The drive to katmandu was uneventful until we arrived in the city where we saw the true effects of the quake for the first time. There were buildings that have collapsed, people sleeping on tarp covered tents in parks, thousands of people trying to get out of the city to their family. The city smelled like dust and gasoline. We were lucky enough to get through it all with no problem and to our original hotel in Thamel. The previously bustling tourist area is surprisingly quiet, menus are limited, electricity is coming from generators, wifi is down everywhere, and no hot water. But we are relatively safe and there’s a sit down toilet, so I’m happy. We see rescue crews check into the hotel and tourists empty out.

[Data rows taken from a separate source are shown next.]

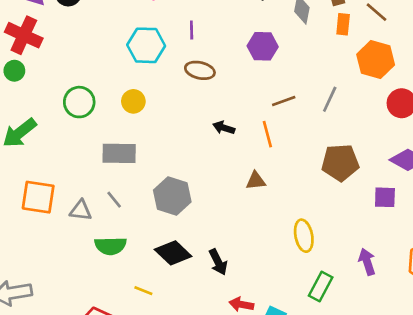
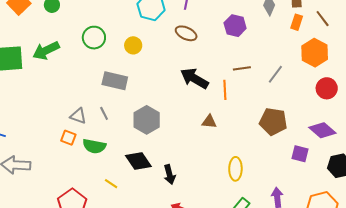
black arrow: (224, 128) -> (194, 78), size x1.8
orange square: (38, 197) -> (68, 138), moved, size x0.6

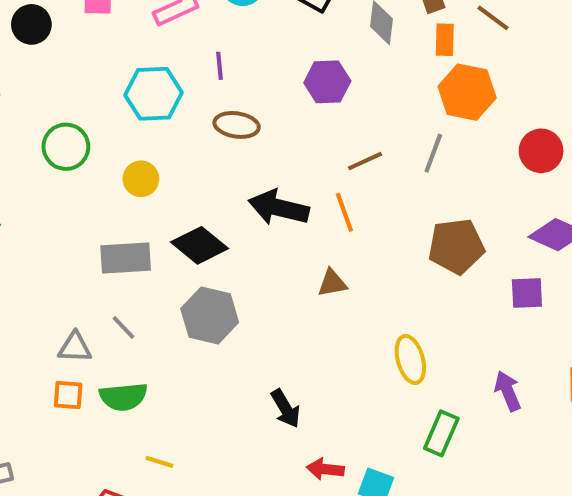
green circle: (94, 38) -> (66, 147), moved
orange hexagon: (315, 53) -> (467, 92), moved
black diamond: (138, 161) -> (200, 245), moved
yellow line: (111, 184) -> (159, 462), moved

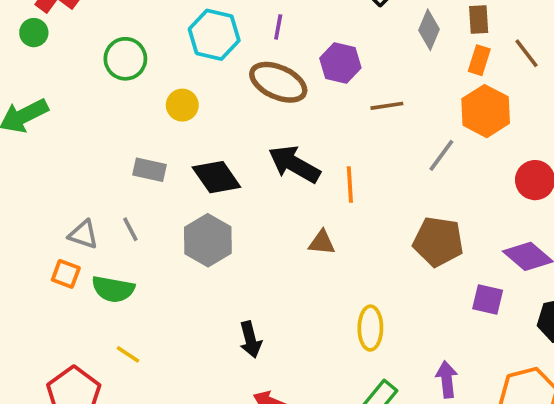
purple hexagon: (327, 82) -> (340, 63), moved
brown ellipse: (237, 125) -> (278, 82), size x1.4
brown line: (365, 161) -> (387, 106), moved
gray rectangle: (126, 258) -> (149, 170), size x0.7

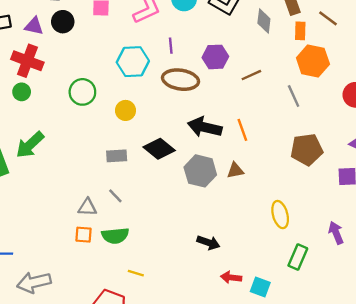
gray line: (441, 155) -> (294, 96), turned -45
gray hexagon: (208, 240) -> (200, 171), moved
black arrow: (250, 340) -> (208, 243), turned -40

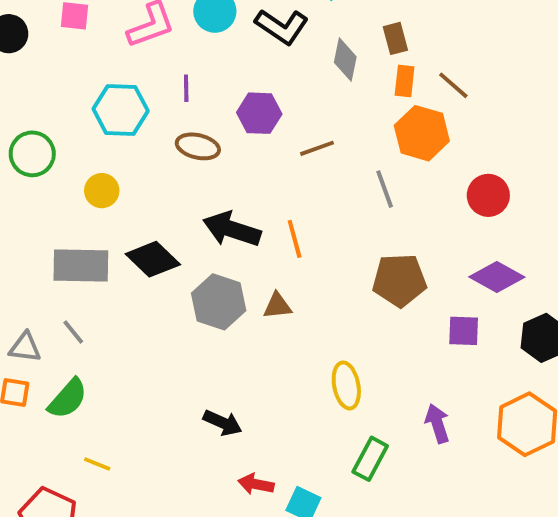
brown line: (328, 18) -> (453, 85), moved
brown ellipse: (180, 80) -> (198, 146), size x0.7
gray rectangle: (117, 156) -> (81, 265), size x1.6
green semicircle: (115, 236) -> (68, 399), turned -48

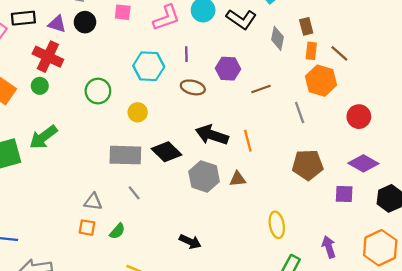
gray line: (73, 332) -> (134, 193), moved
green semicircle: (68, 399) -> (117, 231), size x0.7
black arrow: (223, 423) -> (190, 242), moved

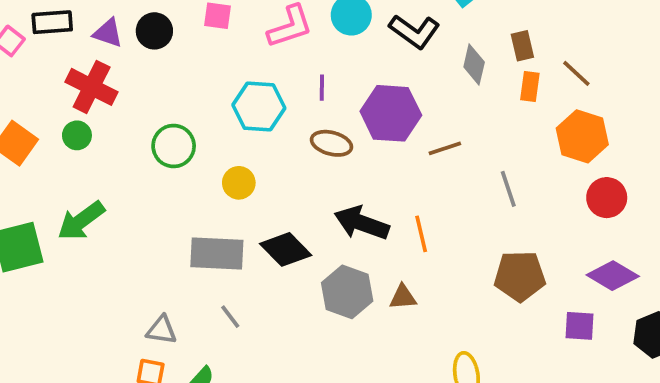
brown line: (339, 53) -> (576, 73), moved
purple hexagon: (228, 69) -> (391, 113), size x1.4
orange hexagon: (321, 81) -> (582, 136), moved

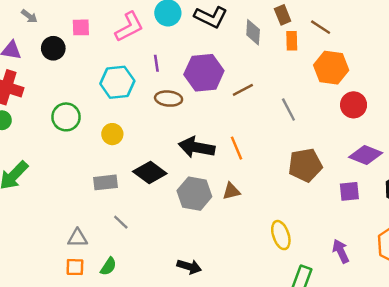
black circle: (154, 31) -> (53, 48), moved
gray rectangle: (217, 254) -> (106, 182), size x0.7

Anita’s friend booked us a flight out of Katmandu the next morning and after spending as much money as we could in the restaurants and bars that are open, we left Katmandu for the airport. As I write this I’m waiting to see if my flight out lands today. The airport is crowded with people and the runway is full of military and rescue planes. Our flight ended up being 12 hours delayed but eventually we got out of Nepal.
My trip to Nepal is not what I imagined and every tremble still brings me into fight and flight mode. There’s a man on the phone next to me shaking his leg and every time he does it I want to jump out of my seat and run for the nearest exit. I might stay this way for a bit. But I am amazed at the beautiful parts of the mountains I did see and mostly at the discipline the people of Nepal has shown, through all this there’s no pillaging or mass hysteria. People are still trying to do their jobs the best they can. This country is beautiful and it deserves help. So if you can please donate to help them recover. It might be a long while but someday I hope to come back and finish my trek.

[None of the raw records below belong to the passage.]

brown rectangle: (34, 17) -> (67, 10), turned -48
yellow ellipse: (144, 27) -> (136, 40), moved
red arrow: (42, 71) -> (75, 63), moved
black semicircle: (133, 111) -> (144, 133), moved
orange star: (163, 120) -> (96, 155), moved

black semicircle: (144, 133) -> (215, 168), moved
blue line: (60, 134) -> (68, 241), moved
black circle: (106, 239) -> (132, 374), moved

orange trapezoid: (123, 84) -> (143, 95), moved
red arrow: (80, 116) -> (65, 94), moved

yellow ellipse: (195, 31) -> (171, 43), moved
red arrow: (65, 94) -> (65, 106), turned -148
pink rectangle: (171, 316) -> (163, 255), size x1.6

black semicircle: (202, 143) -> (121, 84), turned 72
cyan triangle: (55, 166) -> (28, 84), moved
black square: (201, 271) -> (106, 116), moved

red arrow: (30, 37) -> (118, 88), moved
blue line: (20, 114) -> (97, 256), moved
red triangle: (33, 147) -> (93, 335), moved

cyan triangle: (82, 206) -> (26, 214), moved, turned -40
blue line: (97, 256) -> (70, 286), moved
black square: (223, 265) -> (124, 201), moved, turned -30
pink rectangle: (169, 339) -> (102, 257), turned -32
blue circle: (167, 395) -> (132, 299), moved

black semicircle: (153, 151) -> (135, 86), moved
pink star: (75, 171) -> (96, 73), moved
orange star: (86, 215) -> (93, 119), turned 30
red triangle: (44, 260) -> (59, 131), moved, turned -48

Last but not least thank you Anita for being a great partner in crime and not blaming me for picking this location for our trek. Thank you everyone who worried and sent good vibes. In the intermittent bits of Internet I’ve gotten it was so lovely to get all those warm messages wishing me luck.

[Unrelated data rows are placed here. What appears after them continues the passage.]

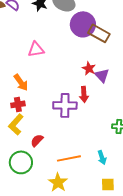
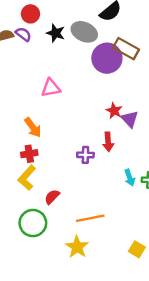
brown rectangle: (99, 33) -> (126, 49), moved
purple cross: (65, 105) -> (85, 155), size x0.6
cyan arrow: (102, 157) -> (130, 178), moved
yellow square: (108, 184) -> (137, 249), turned 32

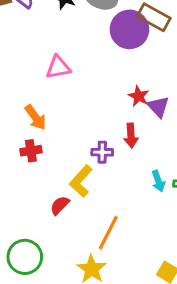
yellow L-shape: (27, 178) -> (81, 181), moved
orange line: (90, 218) -> (108, 233), turned -52
green circle: (33, 223) -> (25, 257), moved

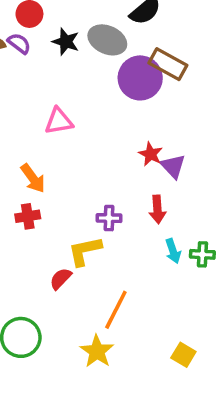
red arrow: (131, 136) -> (157, 209), moved
yellow L-shape: (81, 181) -> (85, 251), turned 36

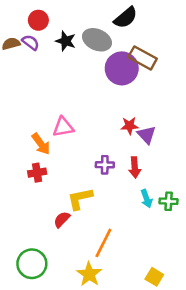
pink triangle: (59, 121) -> (63, 127), moved
red star: (151, 154) -> (130, 126), turned -30
purple cross: (109, 218) -> (105, 165), moved

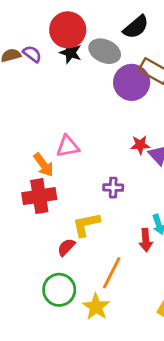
red circle: (38, 20) -> (68, 30), moved, size x1.6
red arrow: (135, 167) -> (146, 240), moved
red cross: (37, 173) -> (39, 196), size x1.6
green circle: (32, 264) -> (59, 290), moved

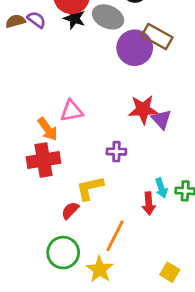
red star: (140, 145) -> (143, 109), size x1.5

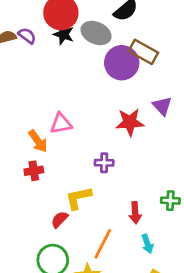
purple triangle: (161, 119) -> (162, 106), moved
red cross: (43, 160) -> (34, 171), size x0.6
cyan arrow: (161, 188) -> (147, 244), moved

P.S. It’s been about 10 days since I left Nepal and after a week in Thailand, I’m finally back in the US. I still jump a bit at tremors. But the more important thing is I’ve been following the story of Nepal and I’m worried. There’s a major problem on how aid is distributed. Katmandu is about to experience water and food shortages and they are still digging people out of rabble. However, in the villages in the mountains, majority of buildings have been destroyed and there’s no aid. How do you distribute such limited resources? Even worse, it’s about to be monsoon season. That means heavy rains and landslides, which are far more likely after the earthquake. My friend Dwight is still in Nepal helping. Nepal needs more help before the rain hits them.